The growing wearable, smart home, and IoT design communities would like to reliably detect, interpret, and understand their products’ motion to captivate users in novel ways. Understanding the motion and context of a user is key to recognizing behavior, predicting intentions, and ultimately improving quality of life.
Interpreting motion is hard. Help, however, is on the way through smarter ASSNs — Application Specific Sensor Nodes — such as Bosch Sensortec’s BNO055. In order to better understand their value, let’s first retrace the steps that have taken us to where we are today.
The consumer electronic developments of the 21st century have, among other things, brought high-volume and low-cost manufacturing of motion sensors, which spurred novel ways to interact with our portable devices. This consequently increased the level of engagement and lowered entry barriers for users. Today it’s not uncommon to find adults (and children) intuitively rotating the screen of a smartphone to view a photo in portrait or landscape modes or using 3D remote controls to interact with their smart TVs through hand-waving gestures.
The digitization of analog motion occurs through accelerometers, magnetometers, and gyroscopes, each collecting a portion of the motion in three axes.
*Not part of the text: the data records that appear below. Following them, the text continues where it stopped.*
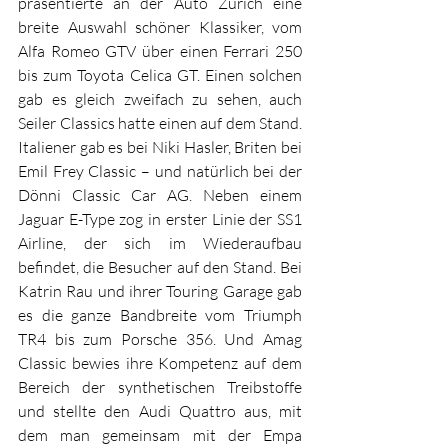
präsentierte an der Auto Zürich eine 
breite Auswahl schöner Klassiker, vom 
Alfa Romeo GTV über einen Ferrari 250 
bis zum Toyota Celica GT. Einen solchen 
gab es gleich zweifach zu sehen, auch 
Seiler Classics hatte einen auf dem Stand. 
Italiener gab es bei Niki Hasler, Briten bei 
Emil Frey Classic – und natürlich bei der 
Dönni Classic Car AG. Neben einem 
Jaguar E-Type zog in erster Linie der SS1 
Airline, der sich im Wiederaufbau 
befindet, die Besucher auf den Stand. Bei 
Katrin Rau und ihrer Touring Garage gab 
es die ganze Bandbreite vom Triumph 
TR4 bis zum Porsche 356. Und Amag 
Classic bewies ihre Kompetenz auf dem 
Bereich der synthetischen Treibstoffe 
und stellte den Audi Quattro aus, mit 
dem man gemeinsam mit der Empa 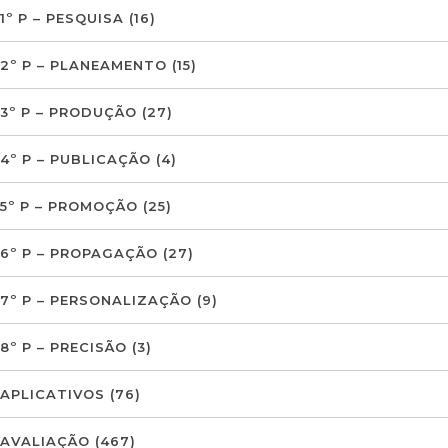
1º P – PESQUISA
(16)
2º P – PLANEAMENTO
(15)
3º P – PRODUÇÃO
(27)
4º P – PUBLICAÇÃO
(4)
5º P – PROMOÇÃO
(25)
6º P – PROPAGAÇÃO
(27)
7º P – PERSONALIZAÇÃO
(9)
8º P – PRECISÃO
(3)
APLICATIVOS
(76)
AVALIAÇÃO
(467)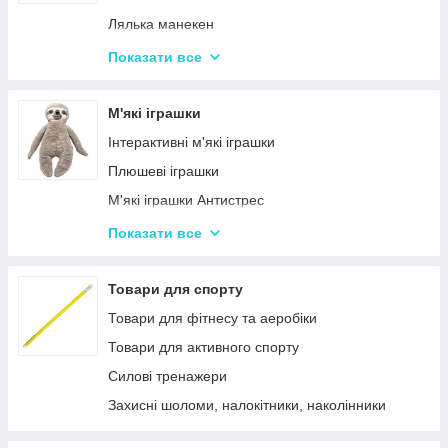
Дитячий ігровий магазин, касса
Лялька манекен
Іграшковий салон краси, трюмо
Барбі та схожі ляльки
Показати все
Маленькі дитячі ляльки
Лялькові будиночки
М'які іграшки
Візочки для ляльок
Інтерактивні м'які іграшки
Ліжечка для ляльок
Плюшеві іграшки
Одяг та аксесуари для Ляльок
М'які іграшки Антистрес
Іграшки для лялькового театру
Показати все
М'які іграшки персонажі Мультфільмів
Товари для спорту
Товари для фітнесу та аеробіки
Товари для активного спорту
Силові тренажери
Захисні шоломи, налокітники, наколінники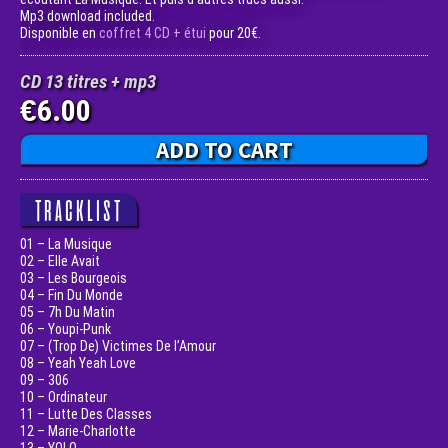
Mp3 download included.
Disponible en
coffret 4 CD + étui
pour 20€.
CD 13 titres + mp3
6.00
€
ADD TO CART
TRACKLIST
01 – La Musique
02 – Elle Avait
03 – Les Bourgeois
04 – Fin Du Monde
05 – 7h Du Matin
06 – Youpi-Punk
07 – (Trop De) Victimes De l’Amour
08 – Yeah Yeah Love
09 – 306
10 – Ordinateur
11 – Lutte Des Classes
12 – Marie-Charlotte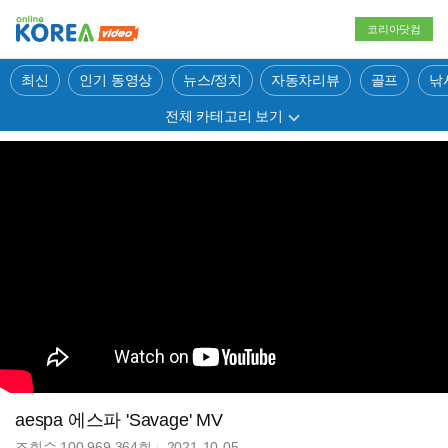
코리아닷컴
최신
인기 동영상
뉴스/정치
자동차리뷰
골프
낚
전체 카테고리 보기
aespa 에스파 'Savage' MV
조회수
100,969,364
회
2021-10-05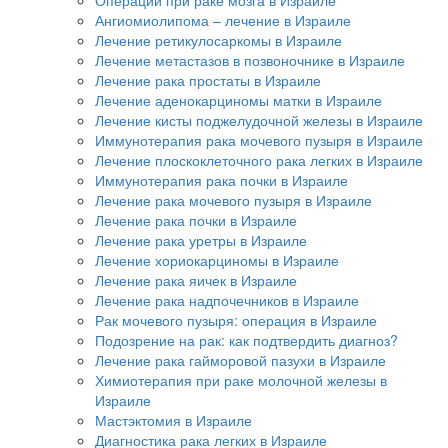
Ангиомиолипома – лечение в Израиле
Лечение ретикулосаркомы в Израиле
Лечение метастазов в позвоночнике в Израиле
Лечение рака простаты в Израиле
Лечение аденокарциномы матки в Израиле
Лечение кисты поджелудочной железы в Израиле
Иммунотерапия рака мочевого пузыря в Израиле
Лечение плоскоклеточного рака легких в Израиле
Иммунотерапия рака почки в Израиле
Лечение рака мочевого пузыря в Израиле
Лечение рака почки в Израиле
Лечение рака уретры в Израиле
Лечение хориокарциномы в Израиле
Лечение рака яичек в Израиле
Лечение рака надпочечников в Израиле
Рак мочевого пузыря: операция в Израиле
Подозрение на рак: как подтвердить диагноз?
Лечение рака гайморовой пазухи в Израиле
Химиотерапия при раке молочной железы в
Израиле
Мастэктомия в Израиле
Диагностика рака легких в Израиле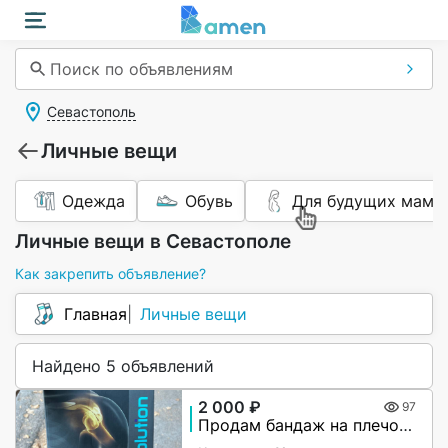
Поиск по объявлениям
Севастополь
Личные вещи
Одежда
Обувь
Для будущих мам
Личные вещи в Севастополе
Как закрепить объявление?
Главная
Личные вещи
Найдено 5 объявлений
2 000 ₽
97
Продам бандаж на плечо Т.33.93 evolution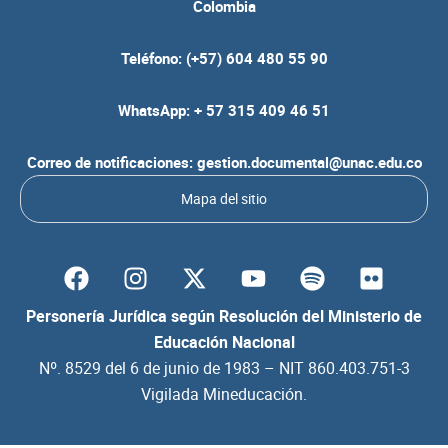
Colombia
Teléfono: (+57) 604 480 55 90
WhatsApp: + 57 315 409 46 51
Correo de notificaciones: gestion.documental@unac.edu.co
Mapa del sitio
F
I
Y
S
F
a
n
o
p
l
c
s
u
o
i
Personería Jurídica según Resolución del Ministerio de
e
t
t
t
c
Educación Nacional
b
a
u
i
k
Nº. 8529 del 6 de junio de 1983 – NIT 860.403.751-3
o
g
b
f
r
Vigilada Mineducación.
o
r
e
y
k
a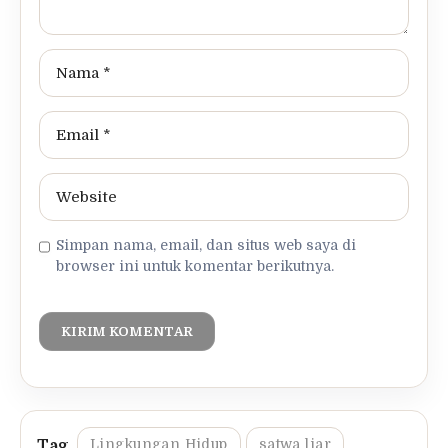
Simpan nama, email, dan situs web saya di
browser ini untuk komentar berikutnya.
Lingkungan Hidup
satwa liar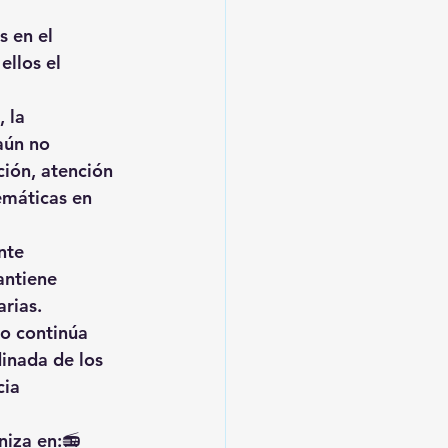
 en el 
ellos el 
 la 
aún no 
ión, atención 
emáticas en 
nte 
antiene 
rias.
o continúa 
inada de los 
ia 
niza en:📻 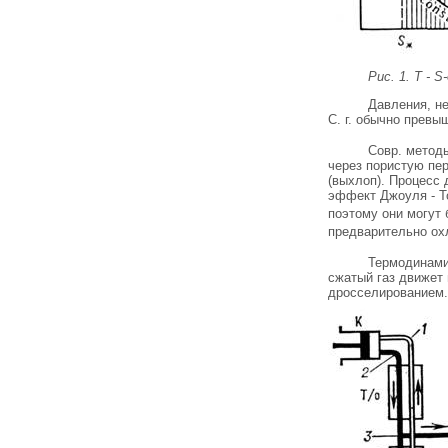
Рис. 1. Т - 
Давления, не
С. г. обычно превы
Совр. методы
через пористую пер
(выхлоп). Процесс 
эффект Джоуля - То
поэтому они могут
предварительно ох
Термодинами
сжатый газ движет
дросселированием.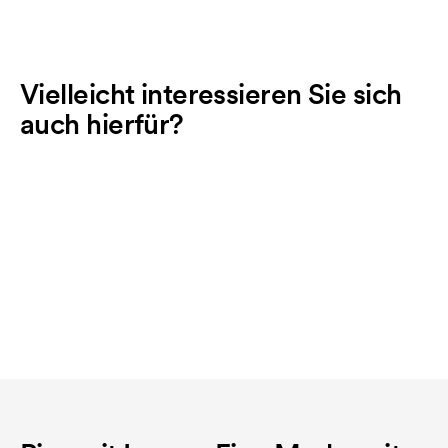
Vielleicht interessieren Sie sich
auch hierfür?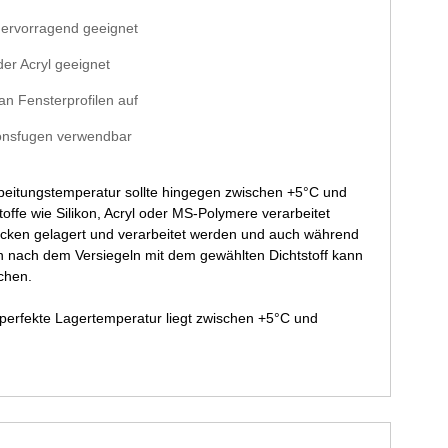
hervorragend geeignet
er Acryl geeignet
n Fensterprofilen auf
ionsfugen verwendbar
rbeitungstemperatur sollte hingegen zwischen +5°C und
offe wie Silikon, Acryl oder MS-Polymere verarbeitet
ocken gelagert und verarbeitet werden und auch während
n nach dem Versiegeln mit dem gewählten Dichtstoff kann
chen.
 perfekte Lagertemperatur liegt zwischen +5°C und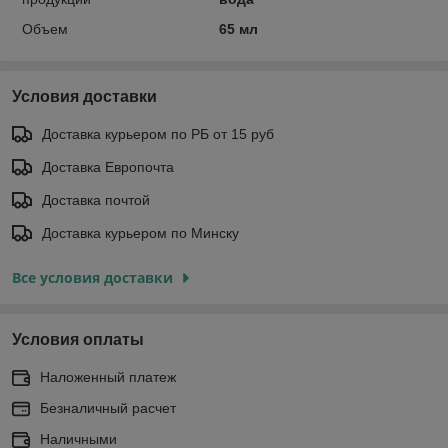
Объем
65 мл
Условия доставки
Доставка курьером по РБ от 15 руб
Доставка Европочта
Доставка почтой
Доставка курьером по Минску
Все условия доставки
Условия оплаты
Наложенный платеж
Безналичный расчет
Наличными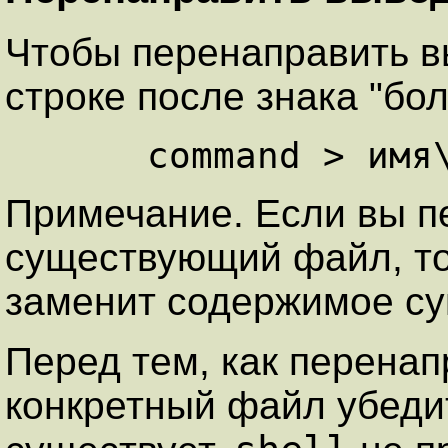
Чтобы перенаправить в
строке после знака "бо
Примечание. Если вы п
существующий файл, т
заменит содержимое с
Перед тем, как перена
конкретный файл убедит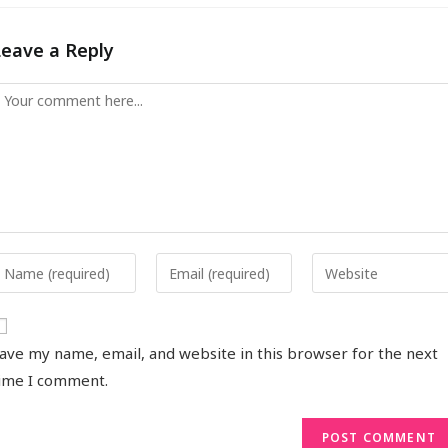
Leave a Reply
ave my name, email, and website in this browser for the next
ime I comment.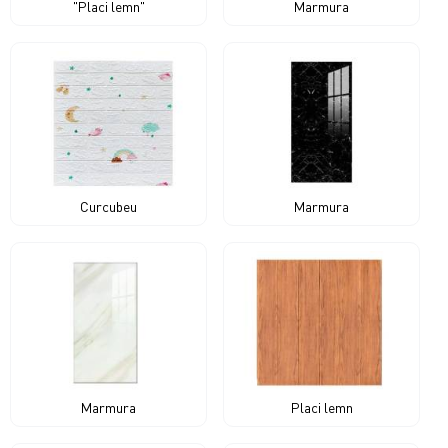
"Placi lemn"
Marmura
Curcubeu
Marmura
Marmura
Placi lemn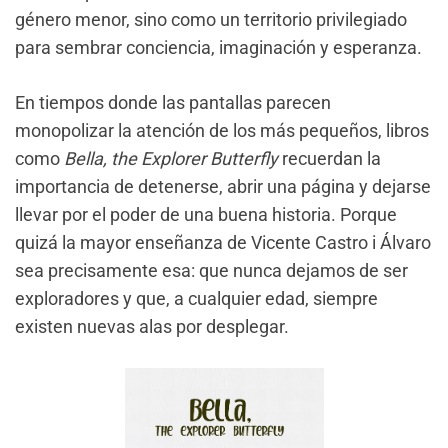
género menor, sino como un territorio privilegiado
para sembrar conciencia, imaginación y esperanza.
En tiempos donde las pantallas parecen
monopolizar la atención de los más pequeños, libros
como
Bella, the Explorer Butterfly
recuerdan la
importancia de detenerse, abrir una página y dejarse
llevar por el poder de una buena historia. Porque
quizá la mayor enseñanza de Vicente Castro i Álvaro
sea precisamente esa: que nunca dejamos de ser
exploradores y que, a cualquier edad, siempre
existen nuevas alas por desplegar.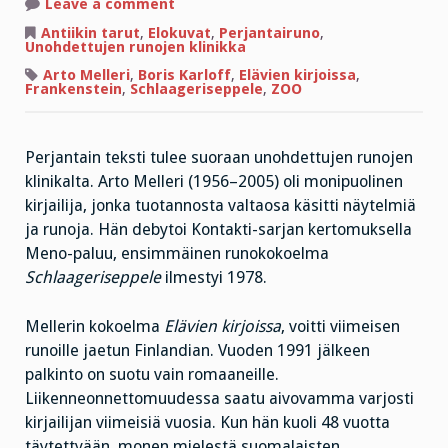
on
Leave a comment
Perjantairunon
boheemi
Antiikin tarut
,
Elokuvat
,
Perjantairuno
,
ja
Unohdettujen runojen klinikka
Frankenstein
Arto Melleri
,
Boris Karloff
,
Elävien kirjoissa
,
Frankenstein
,
Schlaageriseppele
,
ZOO
Perjantain teksti tulee suoraan unohdettujen runojen
klinikalta. Arto Melleri (1956–2005) oli monipuolinen
kirjailija, jonka tuotannosta valtaosa käsitti näytelmiä
ja runoja. Hän debytoi Kontakti-sarjan kertomuksella
Meno-paluu, ensimmäinen runokokoelma
Schlaageriseppele
ilmestyi 1978.
Mellerin kokoelma
Elävien kirjoissa
, voitti viimeisen
runoille jaetun Finlandian. Vuoden 1991 jälkeen
palkinto on suotu vain romaaneille.
Liikenneonnettomuudessa saatu aivovamma varjosti
kirjailijan viimeisiä vuosia. Kun hän kuoli 48 vuotta
täytettyään, monen mielestä suomalaisten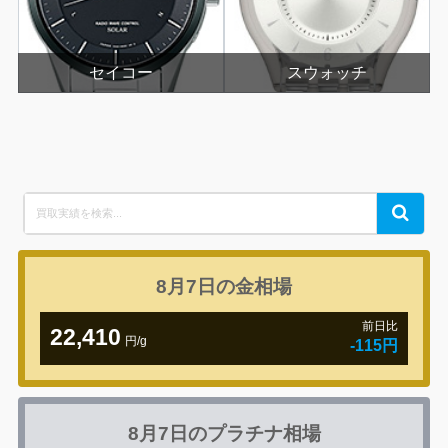
セイコー
スウォッチ
Search
Search
for:
8月7日の
金相場
前日比
22,410
円/g
-115円
8月7日の
プラチナ相場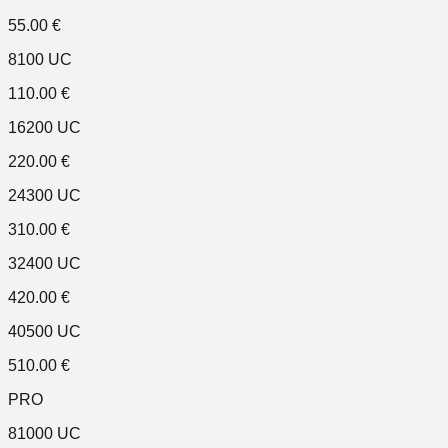
55.00
€
8100 UC
110.00
€
16200 UC
220.00
€
24300 UC
310.00
€
32400 UC
420.00
€
40500 UC
510.00
€
PRO
81000 UC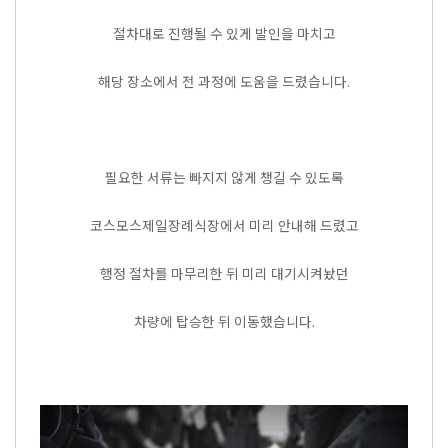
절차대로 진행될 수 있게 발인을 마치고
해당 장소에서 전 과정에 도움을 드렸습니다.
필요한 서류는 빠지지 않게 챙길 수 있도록
코스모스제일장례식장에서 미리 안내해 드렸고
행정 절차를 마무리한 뒤 미리 대기시켜놨던
차량에 탑승한 뒤 이동했습니다.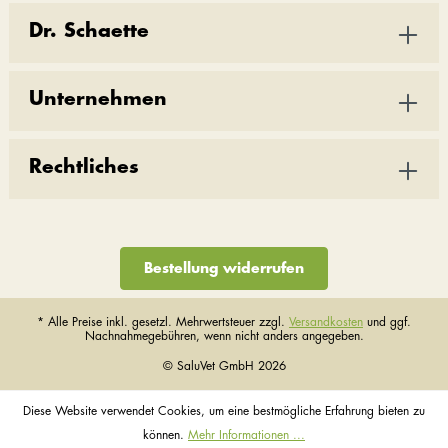
Dr. Schaette
Unternehmen
Rechtliches
Bestellung widerrufen
* Alle Preise inkl. gesetzl. Mehrwertsteuer zzgl.
Versandkosten
und ggf.
Nachnahmegebühren, wenn nicht anders angegeben.
© SaluVet GmbH 2026
Diese Website verwendet Cookies, um eine bestmögliche Erfahrung bieten zu
können.
Mehr Informationen ...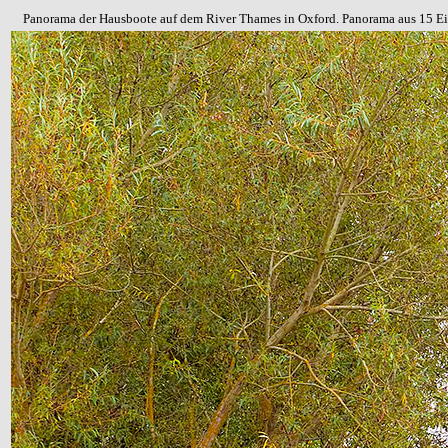
Panorama der Hausboote auf dem River Thames in Oxford. Panorama aus 15 E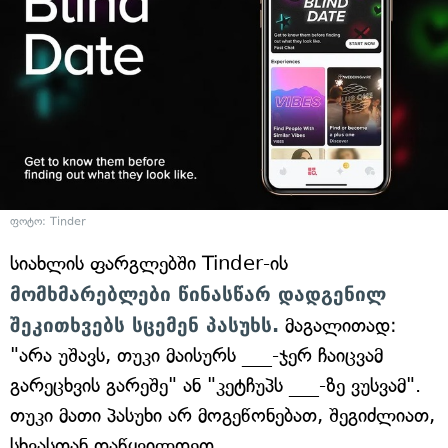
ფოტო: Tinder
სიახლის ფარგლებში Tinder-ის
მომხმარებლები წინასწარ დადგენილ
შეკითხვებს სცემენ პასუხს.
მაგალითად:
"არა უშავს, თუკი მაისურს ___-ჯერ ჩაიცვამ
გარეცხვის გარეშე" ან "კეტჩუპს ___-ზე ვუსვამ".
თუკი მათი პასუხი არ მოგეწონებათ, შეგიძლიათ,
სხვასთან დაწყვილდეთ.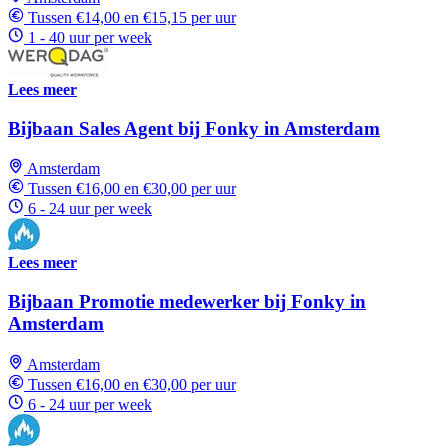
Tussen €14,00 en €15,15 per uur
1 - 40 uur per week
Lees meer
Bijbaan Sales Agent bij Fonky in Amsterdam
Amsterdam
Tussen €16,00 en €30,00 per uur
6 - 24 uur per week
Lees meer
Bijbaan Promotie medewerker bij Fonky in
Amsterdam
Amsterdam
Tussen €16,00 en €30,00 per uur
6 - 24 uur per week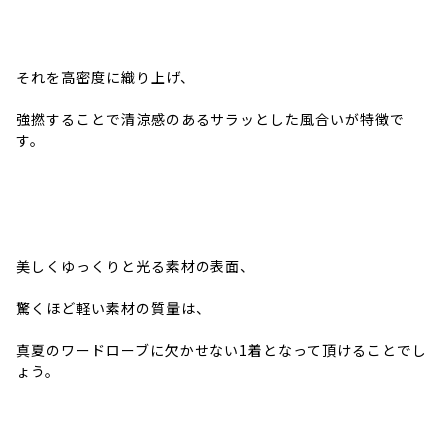
それを高密度に織り上げ、
強撚することで清涼感のあるサラッとした風合いが特徴で
す。
美しくゆっくりと光る素材の表面、
驚くほど軽い素材の質量は、
真夏のワードローブに欠かせない1着となって頂けることでし
ょう。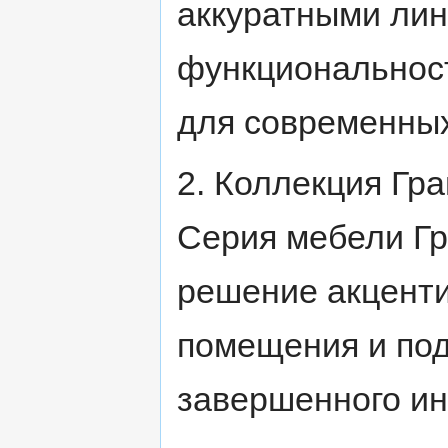
аккуратными ли
функциональнос
для современных
2. Коллекция Гр
Серия мебели Гр
решение акцент
помещения и под
завершенного ин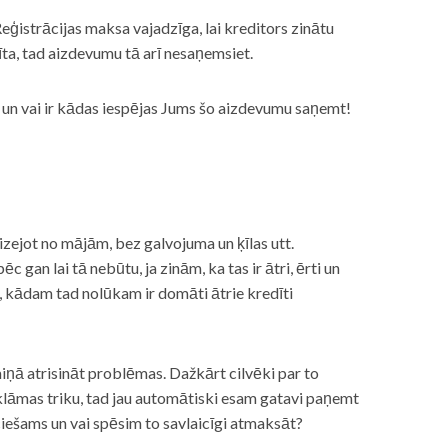
eģistrācijas maksa vajadzīga, lai kreditors zinātu
īta, tad aizdevumu tā arī nesaņemsiet.
s, un vai ir kādas iespējas Jums šo aizdevumu saņemt!
izejot no mājām, bez galvojuma un ķīlas utt.
gan lai tā nebūtu, ja zinām, ka tas ir ātri, ērti un
m, kādam tad nolūkam ir domāti ātrie kredīti
miņā atrisināt problēmas. Dažkārt cilvēki par to
lāmas triku, tad jau automātiski esam gatavi paņemt
ciešams un vai spēsim to savlaicīgi atmaksāt?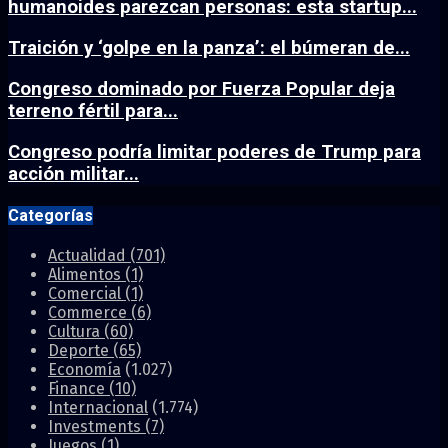
humanoides parezcan personas: esta startup...
Traición y ‘golpe en la panza’: el búmeran de...
Congreso dominado por Fuerza Popular deja
terreno fértil para...
Congreso podría limitar poderes de Trump para
acción militar...
Categorías
Actualidad
(701)
Alimentos
(1)
Comercial
(1)
Commerce
(6)
Cultura
(60)
Deporte
(65)
Economía
(1.027)
Finance
(10)
Internacional
(1.774)
Investments
(7)
Juegos
(1)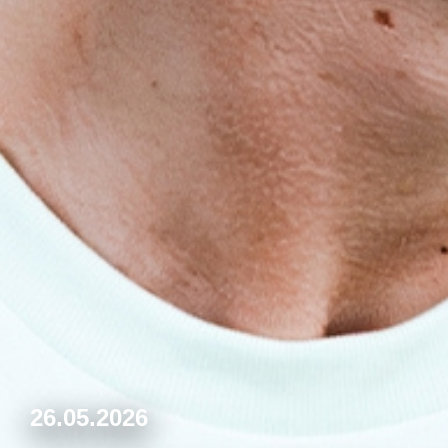
26.05.2026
The accelerometer is primarily used to determine the direction of movement in relation to the Earth’s gravitational pull. The magnetometer is able to detect the Earth’s magnetic north, and the gyroscope measures the device's speed of rotation.
These sensors can, however, be fooled by external factors during everyday use. Lateral acceleration and vibration will introduce errors in calculating the gravity vector. Magnetometers will tend to follow stronger magnetic fields coming, for example, from motors and loudspeakers, that are orders of magnitude stronger than the Earth’s magnetic field. A gyroscope's own inertia (caused by inherent offsets) can result in a measured rotation even when the device is completely still.
Therefore, “sensor fusion” algorithms have been developed to mitigate and eliminate these undesired behaviors. Such algorithms are extremely complex and must be customized to the chosen motion sensors in order to be effective. Developers or “makers,” however, prefer to develop the end-use case, such as an interface device, a wellness/fitness tracker, or a cloud-based app, rather than deal with these low-level algorithms.
Sensor vendors are now offering smarter components with built-in intelligence to help cope with these complexities. For example, with an ASSN — such as BNO055 — designers can rapidly prototype devices containing a gyroscope compensated compass, providing an accurate magnetic heading, ignoring stray magnetic fields that would confuse even the most precise analog compass. With the same sensor node, a robot designer could build a self-balancing robot focusing on the balance algorithms rather than the sensor processing algorithms.
ASSNs are driving the proliferation of sensor fusion, bringing these complex algorithms to the masses and allowing developers to focus on creating world-changing products that forever alter how we relate to one another.